== Exercise input ==

-- Opening Marker --

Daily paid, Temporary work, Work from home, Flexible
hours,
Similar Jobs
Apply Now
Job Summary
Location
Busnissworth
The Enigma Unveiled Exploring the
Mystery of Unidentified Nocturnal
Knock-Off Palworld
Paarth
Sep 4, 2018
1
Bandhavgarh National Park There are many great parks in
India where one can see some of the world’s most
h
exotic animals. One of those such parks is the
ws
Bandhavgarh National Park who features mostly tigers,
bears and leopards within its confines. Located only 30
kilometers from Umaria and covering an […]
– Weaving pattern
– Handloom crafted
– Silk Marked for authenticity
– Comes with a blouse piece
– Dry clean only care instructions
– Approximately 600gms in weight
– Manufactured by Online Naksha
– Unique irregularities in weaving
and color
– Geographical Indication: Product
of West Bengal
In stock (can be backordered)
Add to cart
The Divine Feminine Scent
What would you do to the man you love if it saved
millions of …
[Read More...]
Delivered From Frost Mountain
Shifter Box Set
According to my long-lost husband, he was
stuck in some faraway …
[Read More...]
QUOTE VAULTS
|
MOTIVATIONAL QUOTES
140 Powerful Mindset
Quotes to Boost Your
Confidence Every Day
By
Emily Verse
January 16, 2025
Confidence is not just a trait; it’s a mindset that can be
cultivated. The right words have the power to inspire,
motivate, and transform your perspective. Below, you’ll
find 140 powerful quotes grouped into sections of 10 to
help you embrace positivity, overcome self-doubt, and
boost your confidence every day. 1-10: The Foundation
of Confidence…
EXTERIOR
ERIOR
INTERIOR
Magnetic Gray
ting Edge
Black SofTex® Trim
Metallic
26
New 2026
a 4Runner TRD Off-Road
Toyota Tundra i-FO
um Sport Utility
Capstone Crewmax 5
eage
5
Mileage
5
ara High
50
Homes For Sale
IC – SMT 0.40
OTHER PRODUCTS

-- Closing Marker --

== Goal of the exercise ==
Set down the data once more, word for word.

== Task result ==
Daily paid, Temporary work, Work from home, Flexible
hours,
Similar Jobs
Apply Now
Job Summary
Location
Busnissworth
The Enigma Unveiled Exploring the
Mystery of Unidentified Nocturnal
Knock-Off Palworld
Paarth
Sep 4, 2018
1
Bandhavgarh National Park There are many great parks in
India where one can see some of the world’s most
h
exotic animals. One of those such parks is the
ws
Bandhavgarh National Park who features mostly tigers,
bears and leopards within its confines. Located only 30
kilometers from Umaria and covering an […]
– Weaving pattern
– Handloom crafted
– Silk Marked for authenticity
– Comes with a blouse piece
– Dry clean only care instructions
– Approximately 600gms in weight
– Manufactured by Online Naksha
– Unique irregularities in weaving
and color
– Geographical Indication: Product
of West Bengal
In stock (can be backordered)
Add to cart
The Divine Feminine Scent
What would you do to the man you love if it saved
millions of …
[Read More...]
Delivered From Frost Mountain
Shifter Box Set
According to my long-lost husband, he was
stuck in some faraway …
[Read More...]
QUOTE VAULTS
|
MOTIVATIONAL QUOTES
140 Powerful Mindset
Quotes to Boost Your
Confidence Every Day
By
Emily Verse
January 16, 2025
Confidence is not just a trait; it’s a mindset that can be
cultivated. The right words have the power to inspire,
motivate, and transform your perspective. Below, you’ll
find 140 powerful quotes grouped into sections of 10 to
help you embrace positivity, overcome self-doubt, and
boost your confidence every day. 1-10: The Foundation
of Confidence…
EXTERIOR
ERIOR
INTERIOR
Magnetic Gray
ting Edge
Black SofTex® Trim
Metallic
26
New 2026
a 4Runner TRD Off-Road
Toyota Tundra i-FO
um Sport Utility
Capstone Crewmax 5
eage
5
Mileage
5
ara High
50
Homes For Sale
IC – SMT 0.40
OTHER PRODUCTS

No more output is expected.